DATA TO EXAMINE:

++++++++++++++++++++

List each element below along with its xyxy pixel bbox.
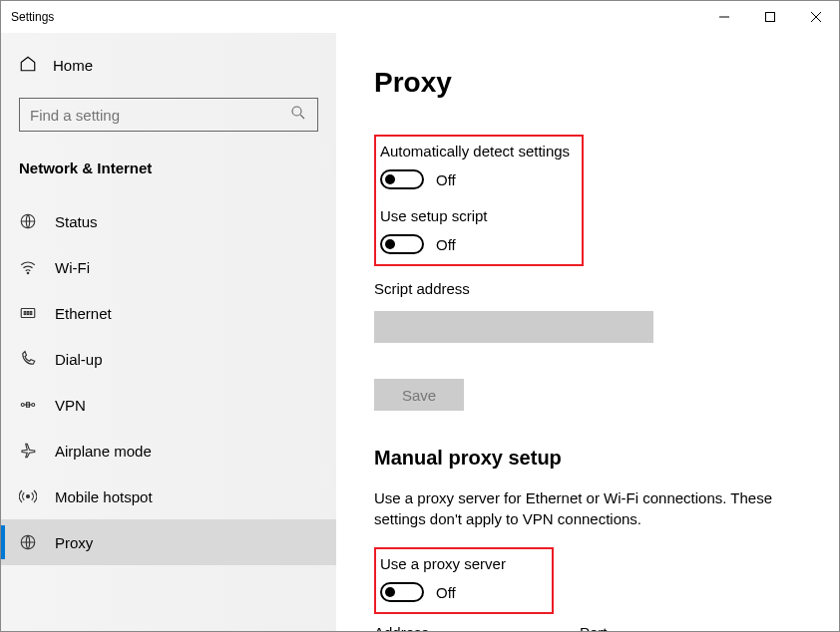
use-proxy-toggle[interactable] — [380, 582, 424, 602]
svg-point-4 — [292, 107, 301, 116]
home-link[interactable]: Home — [19, 55, 318, 76]
svg-point-7 — [27, 272, 29, 274]
main-content: Proxy Automatically detect settings Off … — [336, 33, 839, 631]
svg-rect-9 — [24, 312, 26, 315]
proxy-icon — [19, 533, 37, 551]
svg-rect-11 — [30, 312, 32, 315]
highlight-manual-proxy: Use a proxy server Off — [374, 547, 554, 614]
sidebar-item-proxy[interactable]: Proxy — [1, 519, 336, 565]
svg-rect-1 — [766, 13, 775, 22]
sidebar-item-airplane[interactable]: Airplane mode — [1, 428, 336, 474]
svg-point-12 — [21, 404, 24, 407]
save-button[interactable]: Save — [374, 379, 464, 411]
script-address-label: Script address — [374, 280, 817, 297]
auto-detect-state: Off — [436, 171, 456, 188]
use-proxy-label: Use a proxy server — [380, 555, 542, 572]
search-field[interactable] — [30, 107, 289, 124]
svg-point-13 — [32, 404, 35, 407]
sidebar-item-dialup[interactable]: Dial-up — [1, 336, 336, 382]
svg-rect-10 — [27, 312, 29, 315]
sidebar-item-label: Dial-up — [55, 351, 103, 368]
sidebar-item-label: Wi-Fi — [55, 259, 90, 276]
sidebar-item-label: Ethernet — [55, 305, 112, 322]
search-icon — [289, 104, 307, 126]
highlight-auto-setup: Automatically detect settings Off Use se… — [374, 135, 584, 266]
address-label: Address — [374, 624, 544, 631]
manual-desc: Use a proxy server for Ethernet or Wi-Fi… — [374, 487, 813, 529]
setup-script-toggle[interactable] — [380, 234, 424, 254]
dialup-icon — [19, 350, 37, 368]
sidebar: Home Network & Internet Status Wi-Fi Eth… — [1, 33, 336, 631]
sidebar-item-ethernet[interactable]: Ethernet — [1, 290, 336, 336]
status-icon — [19, 212, 37, 230]
auto-detect-label: Automatically detect settings — [380, 143, 572, 159]
sidebar-item-label: Proxy — [55, 534, 93, 551]
svg-rect-8 — [21, 309, 35, 318]
sidebar-item-label: Airplane mode — [55, 443, 152, 460]
maximize-button[interactable] — [747, 1, 793, 33]
home-icon — [19, 55, 37, 76]
sidebar-item-status[interactable]: Status — [1, 198, 336, 244]
close-button[interactable] — [793, 1, 839, 33]
setup-script-label: Use setup script — [380, 207, 572, 224]
airplane-icon — [19, 442, 37, 460]
page-title: Proxy — [374, 67, 817, 99]
hotspot-icon — [19, 487, 37, 505]
sidebar-item-wifi[interactable]: Wi-Fi — [1, 244, 336, 290]
svg-line-5 — [300, 115, 304, 119]
search-input[interactable] — [19, 98, 318, 132]
sidebar-item-hotspot[interactable]: Mobile hotspot — [1, 474, 336, 519]
vpn-icon — [19, 396, 37, 414]
script-address-input[interactable] — [374, 311, 653, 343]
category-heading: Network & Internet — [19, 159, 318, 176]
manual-heading: Manual proxy setup — [374, 447, 817, 470]
ethernet-icon — [19, 304, 37, 322]
wifi-icon — [19, 258, 37, 276]
minimize-button[interactable] — [701, 1, 747, 33]
window-title: Settings — [11, 10, 54, 24]
sidebar-item-label: VPN — [55, 397, 86, 414]
svg-point-16 — [27, 495, 30, 498]
sidebar-item-label: Mobile hotspot — [55, 488, 153, 505]
sidebar-item-vpn[interactable]: VPN — [1, 382, 336, 428]
use-proxy-state: Off — [436, 584, 456, 601]
auto-detect-toggle[interactable] — [380, 169, 424, 189]
port-label: Port — [580, 624, 659, 631]
sidebar-item-label: Status — [55, 213, 98, 230]
setup-script-state: Off — [436, 236, 456, 253]
home-label: Home — [53, 57, 93, 74]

++++++++++++++++++++

EXERCISE INSTRUCTIONS: Restate the listing word for word, pictures excluded.

OUTPUT FOR THIS TASK:
List each element below along with its xyxy pixel bbox.
use-proxy-toggle[interactable] — [380, 582, 424, 602]
svg-point-4 — [292, 107, 301, 116]
home-link[interactable]: Home — [19, 55, 318, 76]
svg-point-7 — [27, 272, 29, 274]
main-content: Proxy Automatically detect settings Off … — [336, 33, 839, 631]
svg-rect-9 — [24, 312, 26, 315]
proxy-icon — [19, 533, 37, 551]
svg-rect-11 — [30, 312, 32, 315]
highlight-manual-proxy: Use a proxy server Off — [374, 547, 554, 614]
sidebar-item-proxy[interactable]: Proxy — [1, 519, 336, 565]
svg-rect-1 — [766, 13, 775, 22]
sidebar-item-airplane[interactable]: Airplane mode — [1, 428, 336, 474]
svg-point-12 — [21, 404, 24, 407]
save-button[interactable]: Save — [374, 379, 464, 411]
script-address-label: Script address — [374, 280, 817, 297]
auto-detect-state: Off — [436, 171, 456, 188]
use-proxy-label: Use a proxy server — [380, 555, 542, 572]
search-field[interactable] — [30, 107, 289, 124]
svg-point-13 — [32, 404, 35, 407]
sidebar-item-dialup[interactable]: Dial-up — [1, 336, 336, 382]
svg-rect-10 — [27, 312, 29, 315]
sidebar-item-label: Dial-up — [55, 351, 103, 368]
sidebar-item-label: Wi-Fi — [55, 259, 90, 276]
sidebar-item-label: Ethernet — [55, 305, 112, 322]
search-icon — [289, 104, 307, 126]
highlight-auto-setup: Automatically detect settings Off Use se… — [374, 135, 584, 266]
address-label: Address — [374, 624, 544, 631]
manual-desc: Use a proxy server for Ethernet or Wi-Fi… — [374, 487, 813, 529]
setup-script-toggle[interactable] — [380, 234, 424, 254]
dialup-icon — [19, 350, 37, 368]
sidebar: Home Network & Internet Status Wi-Fi Eth… — [1, 33, 336, 631]
sidebar-item-ethernet[interactable]: Ethernet — [1, 290, 336, 336]
status-icon — [19, 212, 37, 230]
auto-detect-label: Automatically detect settings — [380, 143, 572, 159]
sidebar-item-label: Proxy — [55, 534, 93, 551]
svg-rect-8 — [21, 309, 35, 318]
sidebar-item-label: Airplane mode — [55, 443, 152, 460]
maximize-button[interactable] — [747, 1, 793, 33]
home-icon — [19, 55, 37, 76]
sidebar-item-status[interactable]: Status — [1, 198, 336, 244]
close-button[interactable] — [793, 1, 839, 33]
setup-script-label: Use setup script — [380, 207, 572, 224]
airplane-icon — [19, 442, 37, 460]
page-title: Proxy — [374, 67, 817, 99]
hotspot-icon — [19, 487, 37, 505]
sidebar-item-wifi[interactable]: Wi-Fi — [1, 244, 336, 290]
svg-line-5 — [300, 115, 304, 119]
search-input[interactable] — [19, 98, 318, 132]
sidebar-item-hotspot[interactable]: Mobile hotspot — [1, 474, 336, 519]
vpn-icon — [19, 396, 37, 414]
script-address-input[interactable] — [374, 311, 653, 343]
category-heading: Network & Internet — [19, 159, 318, 176]
manual-heading: Manual proxy setup — [374, 447, 817, 470]
ethernet-icon — [19, 304, 37, 322]
wifi-icon — [19, 258, 37, 276]
minimize-button[interactable] — [701, 1, 747, 33]
window-title: Settings — [11, 10, 54, 24]
sidebar-item-label: VPN — [55, 397, 86, 414]
svg-point-16 — [27, 495, 30, 498]
sidebar-item-label: Mobile hotspot — [55, 488, 153, 505]
sidebar-item-vpn[interactable]: VPN — [1, 382, 336, 428]
use-proxy-state: Off — [436, 584, 456, 601]
auto-detect-toggle[interactable] — [380, 169, 424, 189]
port-label: Port — [580, 624, 659, 631]
sidebar-item-label: Status — [55, 213, 98, 230]
setup-script-state: Off — [436, 236, 456, 253]
home-label: Home — [53, 57, 93, 74]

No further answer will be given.